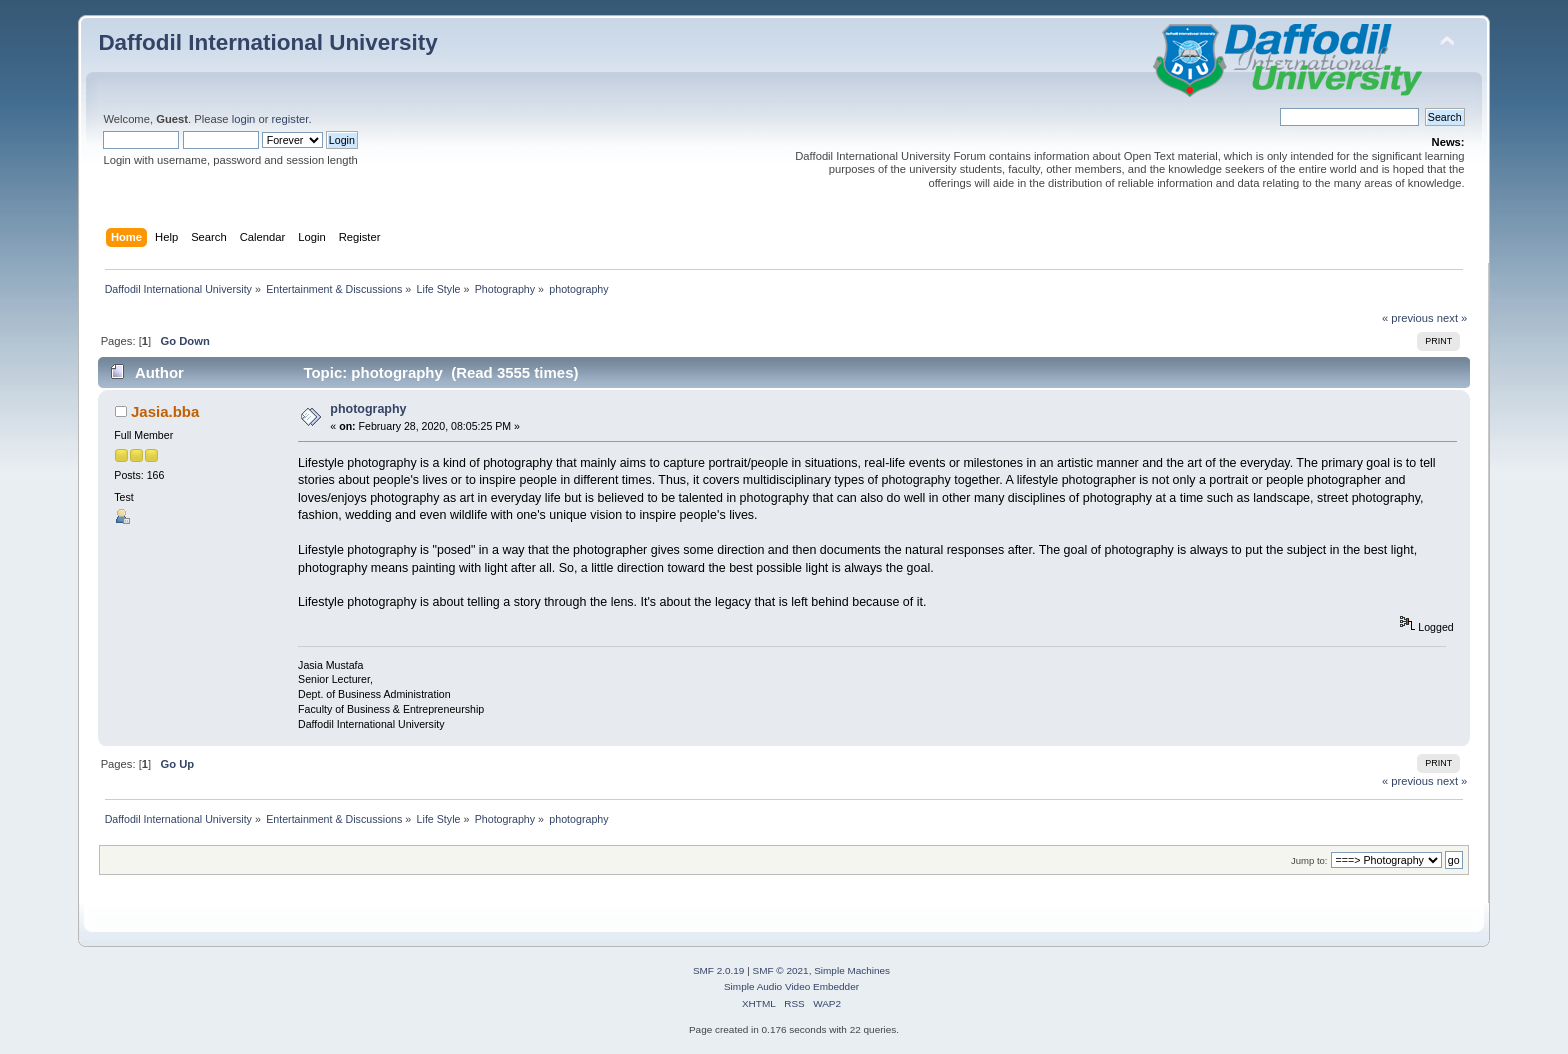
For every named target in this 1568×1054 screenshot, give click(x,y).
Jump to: (1309, 860)
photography (368, 409)
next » (1452, 318)
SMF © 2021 (781, 970)
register (290, 119)
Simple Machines (852, 970)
+-------+
= Task requirements =
Copy out the material above in full and exactly, but with no pictures.

= Exercise solution =
For every named target in this 1568×1054 screenshot, give click(x,y).
Jump to: (1309, 860)
photography (368, 409)
next » (1452, 318)
SMF © 2021 (781, 970)
register (290, 119)
Simple Machines (852, 970)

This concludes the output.